願い下げ。

mizunowa2007-06-04

【写真】
思うところあって、竹尾紙業の見本帖セットをほぼ10年ぶりに更新した。ヴァンヌーボなど銘柄によっては4°の刷見本がついているのが嬉しい。


7月中旬出来の予定で、「宮本常一のメッセージ」(仮題)の編集を進めている。先週末初校が出た。
講演を起こしたものゆえ当然といえば当然なのだが、原稿整理が大変だった。原稿が真っ赤になるくらいに朱を入れ、ワープロ原稿を直す(プリントアウトを広げて赤鉛筆で朱を入れるのが最も確実な方法である。ワープロ上だけで校正すると間違いなく目が滑る。パソコン万能の時代にあって原始的所作と嗤うなかれ)。それを出力して新たな朱を入れ、またもやワープロ作業……。印刷所に入稿する前段階で3、4回、校正の前段階でのワープロ上での作業を含めると5、6回はこんな作業を繰り返す。

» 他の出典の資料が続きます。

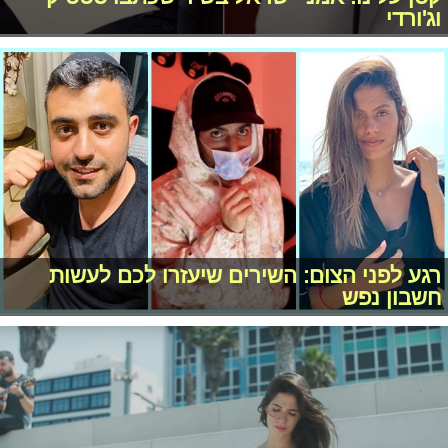
וג'ורדי
רגע לפני הצום: השירים שיעזרו לכם לעשות
חשבון נפש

そこまでやって初めてゲラが出せる。

7月中旬出来予定!

仮題 宮本常一のメッセージ
著者 佐野眞一・藤本淨彦・碓井巧・小泉凡・立松和平
体裁 A5判並製120頁前後
予価 本体1500円+税


主な内容
1 宮本常一のメッセージ 佐野眞一(ノンフィクション作家)
2 仏教と医療――宮本常一の"生き方とことば"に学ぶ 藤本淨彦(佛教大学教授・浄土宗西蓮寺住職)
3 『中国山地』取材と宮本常一 碓井巧(広島文教女子大学教授・元中国新聞記者)
4 小泉八雲宮本常一――旅人が残したもの 小泉凡(島根女子短期大学教授・小泉八雲記念館顧問)
5 わがこころの旅 立松和平(作家・NPO法人ふるさと回帰支援センター理事長)

宮本常一の生誕100年……だからと云ってお祭りよろしく大騒ぎするのはイヤらしいというかまったく好まんのだが、本を売るええ機会ではある。世間がどう評するかは知らんが、私個人は「生誕100年記念」出版というつもりはさらさらない。


宮本生誕100年といえば、こげなこともある。
宮本の評伝を書くといって慌てふためいて宮本関係者の取材に歩いている人がいる、と聞いた。取材を受けた人によると「生誕100年の今年でなければ出版社が出してくれないから急いでいる」と云うとったんだと……。はあ、何処の版元だらうねえ、そんなクソくだらんことほざいとるのは。そのライターさんもどないかしとる。どうせ付け焼き刃のやっつけ仕事だらうが。そんなんで佐野眞一さんや佐田尾信作さんの仕事を凌駕するだけの独自性が出せるんかね。まあ、はじめっからウチにはお座敷かかるはずのない話やからええけど、「生誕100年の節目」であろうがなかろうがこちらから願い下げぢゃ。